## [Exercise]
From the material beneath, pull every line with the word "sind".

## [Records for processing]

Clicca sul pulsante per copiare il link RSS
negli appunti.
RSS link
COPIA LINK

---

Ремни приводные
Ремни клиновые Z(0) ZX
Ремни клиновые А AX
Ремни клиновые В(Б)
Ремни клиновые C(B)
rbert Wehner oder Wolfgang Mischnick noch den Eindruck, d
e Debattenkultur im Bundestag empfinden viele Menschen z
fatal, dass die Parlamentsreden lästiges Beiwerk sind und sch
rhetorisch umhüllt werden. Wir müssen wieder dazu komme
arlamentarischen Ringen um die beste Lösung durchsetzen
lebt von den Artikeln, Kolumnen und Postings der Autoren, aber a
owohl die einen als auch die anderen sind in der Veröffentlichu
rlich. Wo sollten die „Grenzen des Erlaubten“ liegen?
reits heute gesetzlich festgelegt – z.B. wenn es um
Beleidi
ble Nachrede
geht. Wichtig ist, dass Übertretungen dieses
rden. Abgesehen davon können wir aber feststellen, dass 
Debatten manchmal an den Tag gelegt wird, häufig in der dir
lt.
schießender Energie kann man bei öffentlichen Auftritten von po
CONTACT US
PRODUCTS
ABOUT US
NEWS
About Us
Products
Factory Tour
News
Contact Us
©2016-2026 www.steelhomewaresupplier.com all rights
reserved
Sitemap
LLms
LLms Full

## [Result]
fatal, dass die Parlamentsreden lästiges Beiwerk sind und sch
owohl die einen als auch die anderen sind in der Veröffentlichu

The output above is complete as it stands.